In 2013, a Canadian scientist used sound-level meters and a portable "pentangular array" of cameras and microphones to try to accurately identify the source of the sound, in order to know whom exactly to ask to fix it. Although contemporaneous news reports claim the study confirmed that Zug Island was the source of the hum, the report's findings state "the most probable source of the Hum points well to the South of Zug Island. The bulk of our observations from both stations do not support the hypothesis that the source of the Hum emanates from Zug Island."

Reports of the Hum ceased after the US Steel plant on Zug Island ceased operations in April 2020.

==In popular culture==
The island is mostly off-limits to the public. Cameras are prohibited on the premises, so pictures of the island's interior are rare. Due to its location and relative security, many urban legends exist regarding the island. One popular legend claims that the island is home to a correctional facility or prison, but no such facility exists on the island. Another popular claim is that parts of the movie RoboCop were filmed there. Although Zug Island is mentioned by name in the movie, the steel mill shots in RoboCop were actually filmed at the Wheeling-Pittsburgh Steel Corp.'s Monessen Works in Pennsylvania.

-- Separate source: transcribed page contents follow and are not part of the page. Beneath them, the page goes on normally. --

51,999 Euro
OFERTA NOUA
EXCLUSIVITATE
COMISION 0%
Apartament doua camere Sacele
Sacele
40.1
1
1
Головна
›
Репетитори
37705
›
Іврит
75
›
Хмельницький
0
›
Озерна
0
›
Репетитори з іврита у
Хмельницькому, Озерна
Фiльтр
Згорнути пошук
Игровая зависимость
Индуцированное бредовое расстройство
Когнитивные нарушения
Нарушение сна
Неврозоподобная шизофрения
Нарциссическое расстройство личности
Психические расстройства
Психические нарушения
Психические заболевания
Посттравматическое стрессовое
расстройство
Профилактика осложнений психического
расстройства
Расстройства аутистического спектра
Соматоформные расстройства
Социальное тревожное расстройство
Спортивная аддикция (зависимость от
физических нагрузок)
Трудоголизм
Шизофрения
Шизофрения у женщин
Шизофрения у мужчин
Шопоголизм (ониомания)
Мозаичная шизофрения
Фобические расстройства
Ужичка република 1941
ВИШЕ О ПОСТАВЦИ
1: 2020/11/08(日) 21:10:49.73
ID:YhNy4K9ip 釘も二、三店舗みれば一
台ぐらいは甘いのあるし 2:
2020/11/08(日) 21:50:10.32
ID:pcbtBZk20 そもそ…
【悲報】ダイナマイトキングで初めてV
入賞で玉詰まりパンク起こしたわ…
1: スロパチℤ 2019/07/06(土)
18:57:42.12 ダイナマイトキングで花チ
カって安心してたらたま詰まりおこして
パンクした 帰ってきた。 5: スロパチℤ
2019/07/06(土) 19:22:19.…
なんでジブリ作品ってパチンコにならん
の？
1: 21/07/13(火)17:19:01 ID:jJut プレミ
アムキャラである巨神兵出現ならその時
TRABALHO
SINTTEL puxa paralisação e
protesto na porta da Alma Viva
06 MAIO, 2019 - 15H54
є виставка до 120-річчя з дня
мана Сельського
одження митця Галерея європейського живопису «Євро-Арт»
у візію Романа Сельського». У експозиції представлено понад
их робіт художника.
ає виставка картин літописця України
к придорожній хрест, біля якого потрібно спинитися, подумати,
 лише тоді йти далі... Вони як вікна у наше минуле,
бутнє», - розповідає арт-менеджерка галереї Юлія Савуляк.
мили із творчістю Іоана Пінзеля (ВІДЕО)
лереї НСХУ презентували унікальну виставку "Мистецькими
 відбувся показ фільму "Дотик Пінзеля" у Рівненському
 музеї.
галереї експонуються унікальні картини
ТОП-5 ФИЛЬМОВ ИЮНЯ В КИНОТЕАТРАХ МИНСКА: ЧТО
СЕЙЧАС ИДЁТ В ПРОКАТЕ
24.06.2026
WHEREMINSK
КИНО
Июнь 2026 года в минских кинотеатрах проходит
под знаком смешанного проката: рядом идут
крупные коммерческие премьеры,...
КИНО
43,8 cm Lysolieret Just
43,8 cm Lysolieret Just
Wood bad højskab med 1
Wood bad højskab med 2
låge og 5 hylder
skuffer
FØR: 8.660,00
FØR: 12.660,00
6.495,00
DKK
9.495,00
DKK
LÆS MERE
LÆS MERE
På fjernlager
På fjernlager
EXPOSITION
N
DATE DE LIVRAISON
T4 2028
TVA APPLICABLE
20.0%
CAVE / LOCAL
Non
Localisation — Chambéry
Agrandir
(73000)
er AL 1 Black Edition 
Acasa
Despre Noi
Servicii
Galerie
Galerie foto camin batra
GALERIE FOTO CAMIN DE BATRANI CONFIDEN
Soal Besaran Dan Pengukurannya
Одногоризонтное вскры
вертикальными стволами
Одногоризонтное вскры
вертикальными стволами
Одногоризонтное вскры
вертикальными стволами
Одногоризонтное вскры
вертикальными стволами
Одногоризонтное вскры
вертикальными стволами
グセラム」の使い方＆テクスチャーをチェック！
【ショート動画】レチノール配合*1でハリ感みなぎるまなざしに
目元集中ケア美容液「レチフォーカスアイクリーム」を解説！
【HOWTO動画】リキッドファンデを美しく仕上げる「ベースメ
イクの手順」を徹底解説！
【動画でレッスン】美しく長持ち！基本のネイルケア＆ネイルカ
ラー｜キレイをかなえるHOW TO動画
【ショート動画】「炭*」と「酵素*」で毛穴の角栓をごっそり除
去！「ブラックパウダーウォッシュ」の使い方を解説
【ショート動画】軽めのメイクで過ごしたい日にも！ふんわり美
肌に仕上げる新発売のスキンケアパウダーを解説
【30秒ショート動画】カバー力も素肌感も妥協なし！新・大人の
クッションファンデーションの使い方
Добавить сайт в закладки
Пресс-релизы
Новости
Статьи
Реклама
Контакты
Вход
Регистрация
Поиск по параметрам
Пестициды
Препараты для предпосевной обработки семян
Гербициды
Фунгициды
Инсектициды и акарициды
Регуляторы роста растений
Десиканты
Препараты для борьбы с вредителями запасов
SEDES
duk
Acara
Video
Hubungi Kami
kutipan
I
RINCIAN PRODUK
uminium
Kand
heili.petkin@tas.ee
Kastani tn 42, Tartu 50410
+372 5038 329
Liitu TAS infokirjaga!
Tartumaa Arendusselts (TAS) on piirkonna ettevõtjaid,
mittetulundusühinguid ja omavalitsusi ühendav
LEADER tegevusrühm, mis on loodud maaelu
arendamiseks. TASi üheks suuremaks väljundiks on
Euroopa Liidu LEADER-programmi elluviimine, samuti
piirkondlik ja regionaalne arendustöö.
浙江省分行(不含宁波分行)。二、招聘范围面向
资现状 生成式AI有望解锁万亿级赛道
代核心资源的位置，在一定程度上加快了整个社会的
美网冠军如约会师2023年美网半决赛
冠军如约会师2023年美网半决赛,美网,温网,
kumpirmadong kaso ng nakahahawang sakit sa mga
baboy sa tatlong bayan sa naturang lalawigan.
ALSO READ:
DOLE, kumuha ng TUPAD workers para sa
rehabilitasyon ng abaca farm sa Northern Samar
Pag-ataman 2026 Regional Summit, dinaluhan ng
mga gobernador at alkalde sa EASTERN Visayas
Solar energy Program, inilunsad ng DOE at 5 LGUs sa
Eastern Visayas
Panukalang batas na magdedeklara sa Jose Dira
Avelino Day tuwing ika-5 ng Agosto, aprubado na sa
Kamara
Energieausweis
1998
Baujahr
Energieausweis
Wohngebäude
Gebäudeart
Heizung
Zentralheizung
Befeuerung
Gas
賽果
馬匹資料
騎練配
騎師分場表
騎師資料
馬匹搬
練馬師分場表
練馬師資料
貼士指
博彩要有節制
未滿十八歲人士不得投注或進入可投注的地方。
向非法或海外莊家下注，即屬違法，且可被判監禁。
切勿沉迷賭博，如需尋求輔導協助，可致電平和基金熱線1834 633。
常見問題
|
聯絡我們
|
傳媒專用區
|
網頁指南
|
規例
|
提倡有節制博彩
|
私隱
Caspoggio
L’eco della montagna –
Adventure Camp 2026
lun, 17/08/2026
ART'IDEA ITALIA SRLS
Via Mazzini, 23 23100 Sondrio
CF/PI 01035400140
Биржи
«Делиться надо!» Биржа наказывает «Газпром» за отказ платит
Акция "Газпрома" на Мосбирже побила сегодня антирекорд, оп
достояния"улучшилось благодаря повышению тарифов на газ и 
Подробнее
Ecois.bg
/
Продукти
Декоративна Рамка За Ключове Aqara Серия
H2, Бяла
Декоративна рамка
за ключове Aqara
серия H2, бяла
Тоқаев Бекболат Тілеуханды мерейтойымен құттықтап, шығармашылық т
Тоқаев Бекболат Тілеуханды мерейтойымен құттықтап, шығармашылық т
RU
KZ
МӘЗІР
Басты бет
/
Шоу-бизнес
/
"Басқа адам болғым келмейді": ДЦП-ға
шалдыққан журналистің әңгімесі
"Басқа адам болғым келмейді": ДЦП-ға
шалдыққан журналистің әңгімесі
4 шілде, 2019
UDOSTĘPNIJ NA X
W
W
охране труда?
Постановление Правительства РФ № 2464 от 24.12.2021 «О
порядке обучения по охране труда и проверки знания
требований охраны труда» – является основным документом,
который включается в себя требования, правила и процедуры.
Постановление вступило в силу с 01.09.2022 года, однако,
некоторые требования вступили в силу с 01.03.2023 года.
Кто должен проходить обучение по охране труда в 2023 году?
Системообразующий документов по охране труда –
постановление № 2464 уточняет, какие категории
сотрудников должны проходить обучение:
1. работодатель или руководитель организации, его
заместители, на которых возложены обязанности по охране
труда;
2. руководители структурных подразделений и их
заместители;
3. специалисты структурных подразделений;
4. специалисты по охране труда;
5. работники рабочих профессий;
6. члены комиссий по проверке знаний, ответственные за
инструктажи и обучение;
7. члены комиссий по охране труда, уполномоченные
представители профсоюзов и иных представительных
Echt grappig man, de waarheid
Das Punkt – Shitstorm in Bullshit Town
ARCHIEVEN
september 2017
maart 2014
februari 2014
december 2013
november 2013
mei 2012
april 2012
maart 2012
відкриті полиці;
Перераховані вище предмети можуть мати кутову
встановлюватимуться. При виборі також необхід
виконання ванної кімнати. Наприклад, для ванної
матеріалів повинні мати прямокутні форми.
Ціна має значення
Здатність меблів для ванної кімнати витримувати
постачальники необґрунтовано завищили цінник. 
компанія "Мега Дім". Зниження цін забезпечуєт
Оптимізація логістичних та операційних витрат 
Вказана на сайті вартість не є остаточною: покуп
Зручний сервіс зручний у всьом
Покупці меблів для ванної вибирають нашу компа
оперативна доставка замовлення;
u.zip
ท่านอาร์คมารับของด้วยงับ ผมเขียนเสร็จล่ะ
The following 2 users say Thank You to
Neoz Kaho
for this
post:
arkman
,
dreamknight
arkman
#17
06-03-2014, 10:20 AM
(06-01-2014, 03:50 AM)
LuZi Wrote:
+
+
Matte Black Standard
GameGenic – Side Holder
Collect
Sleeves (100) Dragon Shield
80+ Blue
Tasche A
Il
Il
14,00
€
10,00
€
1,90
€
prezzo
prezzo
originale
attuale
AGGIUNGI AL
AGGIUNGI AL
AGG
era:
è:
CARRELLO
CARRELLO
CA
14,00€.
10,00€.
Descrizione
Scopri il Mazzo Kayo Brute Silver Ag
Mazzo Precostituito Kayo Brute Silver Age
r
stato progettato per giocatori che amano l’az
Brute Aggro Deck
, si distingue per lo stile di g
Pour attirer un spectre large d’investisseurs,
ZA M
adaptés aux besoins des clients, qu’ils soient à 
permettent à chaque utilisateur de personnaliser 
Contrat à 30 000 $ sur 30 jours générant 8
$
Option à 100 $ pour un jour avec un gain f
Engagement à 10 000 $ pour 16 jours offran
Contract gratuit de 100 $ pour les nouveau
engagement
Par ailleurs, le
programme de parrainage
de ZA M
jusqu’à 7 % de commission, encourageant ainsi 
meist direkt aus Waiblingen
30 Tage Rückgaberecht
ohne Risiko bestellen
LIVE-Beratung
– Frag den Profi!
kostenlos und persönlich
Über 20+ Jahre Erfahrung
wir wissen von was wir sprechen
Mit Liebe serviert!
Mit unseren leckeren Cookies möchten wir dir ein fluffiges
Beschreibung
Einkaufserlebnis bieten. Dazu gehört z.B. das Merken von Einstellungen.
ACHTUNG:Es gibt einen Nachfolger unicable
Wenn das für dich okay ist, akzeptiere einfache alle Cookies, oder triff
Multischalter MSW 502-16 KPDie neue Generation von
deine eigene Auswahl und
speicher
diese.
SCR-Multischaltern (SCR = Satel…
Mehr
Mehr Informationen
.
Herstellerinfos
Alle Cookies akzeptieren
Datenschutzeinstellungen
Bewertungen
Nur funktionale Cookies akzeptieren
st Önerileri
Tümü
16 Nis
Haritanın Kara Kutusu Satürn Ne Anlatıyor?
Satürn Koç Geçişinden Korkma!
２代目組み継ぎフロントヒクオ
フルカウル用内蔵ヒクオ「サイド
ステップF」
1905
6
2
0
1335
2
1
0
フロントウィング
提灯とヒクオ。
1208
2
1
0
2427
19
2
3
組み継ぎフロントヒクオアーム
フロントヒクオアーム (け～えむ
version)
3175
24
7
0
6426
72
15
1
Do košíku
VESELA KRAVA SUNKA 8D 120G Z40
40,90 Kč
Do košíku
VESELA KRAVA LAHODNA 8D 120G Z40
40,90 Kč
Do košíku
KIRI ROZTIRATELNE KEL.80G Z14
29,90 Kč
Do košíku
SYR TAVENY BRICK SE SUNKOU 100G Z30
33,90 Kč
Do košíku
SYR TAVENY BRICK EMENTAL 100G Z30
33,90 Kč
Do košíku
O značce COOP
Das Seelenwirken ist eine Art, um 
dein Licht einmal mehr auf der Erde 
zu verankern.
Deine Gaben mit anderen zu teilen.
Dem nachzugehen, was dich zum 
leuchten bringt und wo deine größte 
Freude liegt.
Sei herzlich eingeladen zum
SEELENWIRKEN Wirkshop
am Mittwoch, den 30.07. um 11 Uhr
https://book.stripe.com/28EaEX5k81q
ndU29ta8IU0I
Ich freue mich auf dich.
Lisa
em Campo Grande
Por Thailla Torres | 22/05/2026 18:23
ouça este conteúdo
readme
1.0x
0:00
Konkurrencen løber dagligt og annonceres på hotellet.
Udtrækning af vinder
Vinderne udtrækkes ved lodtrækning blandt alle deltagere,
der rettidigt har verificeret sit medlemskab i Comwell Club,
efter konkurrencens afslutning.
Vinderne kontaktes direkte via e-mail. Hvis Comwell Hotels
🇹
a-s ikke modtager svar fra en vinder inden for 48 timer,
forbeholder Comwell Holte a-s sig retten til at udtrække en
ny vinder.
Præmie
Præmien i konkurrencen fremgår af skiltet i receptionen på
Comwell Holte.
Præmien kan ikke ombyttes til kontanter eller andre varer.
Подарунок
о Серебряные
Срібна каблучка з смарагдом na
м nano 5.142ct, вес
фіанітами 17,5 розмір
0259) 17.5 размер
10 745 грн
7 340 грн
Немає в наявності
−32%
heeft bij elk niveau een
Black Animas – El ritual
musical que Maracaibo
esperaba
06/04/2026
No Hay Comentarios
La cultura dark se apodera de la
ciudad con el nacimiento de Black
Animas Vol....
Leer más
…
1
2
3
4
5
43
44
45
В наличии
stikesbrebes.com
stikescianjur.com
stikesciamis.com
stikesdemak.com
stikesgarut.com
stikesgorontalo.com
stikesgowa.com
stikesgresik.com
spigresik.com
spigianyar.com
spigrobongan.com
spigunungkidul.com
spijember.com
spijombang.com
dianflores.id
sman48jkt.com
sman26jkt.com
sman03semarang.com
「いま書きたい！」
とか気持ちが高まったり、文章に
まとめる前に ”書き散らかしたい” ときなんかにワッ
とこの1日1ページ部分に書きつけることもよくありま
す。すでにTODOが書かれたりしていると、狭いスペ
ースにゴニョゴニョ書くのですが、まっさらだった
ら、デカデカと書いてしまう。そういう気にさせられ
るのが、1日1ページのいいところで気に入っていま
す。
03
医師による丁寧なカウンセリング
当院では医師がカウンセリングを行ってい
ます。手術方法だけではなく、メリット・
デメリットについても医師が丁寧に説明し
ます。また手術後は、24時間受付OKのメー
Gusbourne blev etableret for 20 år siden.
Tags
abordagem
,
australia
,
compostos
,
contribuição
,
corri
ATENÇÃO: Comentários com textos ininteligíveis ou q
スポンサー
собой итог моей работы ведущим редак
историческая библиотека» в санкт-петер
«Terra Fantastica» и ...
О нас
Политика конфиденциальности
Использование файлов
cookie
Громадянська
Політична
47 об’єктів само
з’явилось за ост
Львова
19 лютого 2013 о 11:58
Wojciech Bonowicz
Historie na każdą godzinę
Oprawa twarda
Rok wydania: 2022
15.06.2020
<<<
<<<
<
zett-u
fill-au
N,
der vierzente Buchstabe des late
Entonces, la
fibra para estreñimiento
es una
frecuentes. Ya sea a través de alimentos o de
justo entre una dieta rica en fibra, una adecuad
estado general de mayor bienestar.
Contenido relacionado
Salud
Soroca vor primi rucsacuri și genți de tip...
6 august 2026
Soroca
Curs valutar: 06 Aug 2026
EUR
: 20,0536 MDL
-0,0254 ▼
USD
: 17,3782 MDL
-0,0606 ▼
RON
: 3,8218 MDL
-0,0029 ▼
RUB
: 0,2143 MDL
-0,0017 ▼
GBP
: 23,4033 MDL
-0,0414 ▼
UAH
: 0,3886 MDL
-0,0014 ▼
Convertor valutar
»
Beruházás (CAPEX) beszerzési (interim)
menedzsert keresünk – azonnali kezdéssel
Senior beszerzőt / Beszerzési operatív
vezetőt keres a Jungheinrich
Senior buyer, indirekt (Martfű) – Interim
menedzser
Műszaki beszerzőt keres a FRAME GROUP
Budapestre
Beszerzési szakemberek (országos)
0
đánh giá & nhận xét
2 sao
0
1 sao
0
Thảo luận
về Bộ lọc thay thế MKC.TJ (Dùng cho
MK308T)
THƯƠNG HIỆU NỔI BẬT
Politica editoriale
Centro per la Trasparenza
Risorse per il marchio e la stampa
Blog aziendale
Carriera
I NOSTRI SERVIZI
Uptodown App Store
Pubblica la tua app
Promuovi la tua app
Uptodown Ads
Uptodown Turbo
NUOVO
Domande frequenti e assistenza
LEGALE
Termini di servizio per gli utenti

The SS Edmund Fitzgerald of Great Lakes shipwreck fame was laden with taconite destined for Zug Island on her fateful voyage in 1975.

In 2011, Detroit based author Gregory Fournier published his novel, Zug Island: A Detroit Riot Novel.

Zug Izland, a Detroit-based rock band in association with Insane Clown Posse, named themselves after the island and self describe their sound as "Juggalo Rock". ICP themselves have made references to Zug Island in their songs "The Shaggy Show", "In the Haughhh!" "Cotton Candy & Popsicles" and "Toxic Love". This is likely due to its proximity to the Delray/River Rouge area, where the members spent some of their youth. In fact, part of the island can be seen in the background of the cover photo for Insane Clown Posse (at the time, Inner City Posse)'s EP, Dog Beats.